2007
Erfolgreiches 3. Quartal 2007: insign lancierte zahlreiche neue Webplattformen
Das dritte Quartal war für den Glattbrugger E-Business Spezialisten insign gmbh äusserst erfolgreich. Zahlreiche Webplattformen von nationaler und internationaler Bedeutung konnten den Live-Betrieb aufnehmen.
Unter den von insign in den vergangenen Monaten realisierten Projekten finden sich folgende namhaften Webplattformen:
- infostelle.ch
Erweiterung um die erste Bettenbörse der Schweiz! infostelle.ch ist die umfassende Informationsplattform über das Sozialwesen der Zürcher Hochschule für Angewandte Wissenschaften (ZHAW), Departement Soziale Arbeit.
(www.infostelle.ch)
- santésuisse – die Schweizer Krankenversicherer
Relaunch und Redesign der Webplattform des Verbandes der Schweizer Krankenversicherer.
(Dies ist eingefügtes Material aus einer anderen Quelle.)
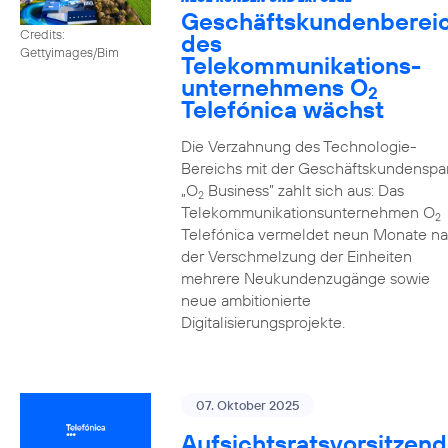
Geschäftskundenberei
Credits:
des
Gettyimages/Bim
Telekommunikations­
unternehmens O
2
Telefónica wächst
Die Verzahnung des Technologie-
Bereichs mit der Geschäftskundenspa
„O
Business” zahlt sich aus: Das
2
Telekommunikationsunternehmen O
2
Telefónica vermeldet neun Monate n
der Verschmelzung der Einheiten
mehrere Neukundenzugänge sowie
neue ambitionierte
Digitalisierungsprojekte.
07. Oktober 2025
Aufsichtsratsvorsitzend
Inter- und Extranet umfassen mehr als 800 Navigationspunkte mit über 10'000 Inhalten. Die rund 5'000 registrierten Benutzer haben im Extranet-Zugriff auf ein Dutzend Branchenapplikationen.
(www.santesuisse.ch)
- SMART Modeversand
Ästethischer und performanter Onlineshop des St. Galler Direktmarketing-Unternehmens MS Mail AG. Optimal strukturierte Prozessabläufe und ERP-Anbindungen.
(www.smart-modeversand.ch)
- Spital Thurgau AG Intranet
Hochkomplexe Intra- und Internetlösung für Mitarbeitende und Patienten verteilt auf fünf Standorte.
(Intranet)
- Sowie Piazza.ch und topsoft.ch
(www.piazza.ch / www.topsoft.ch - siehe separate Medienmitteilungen)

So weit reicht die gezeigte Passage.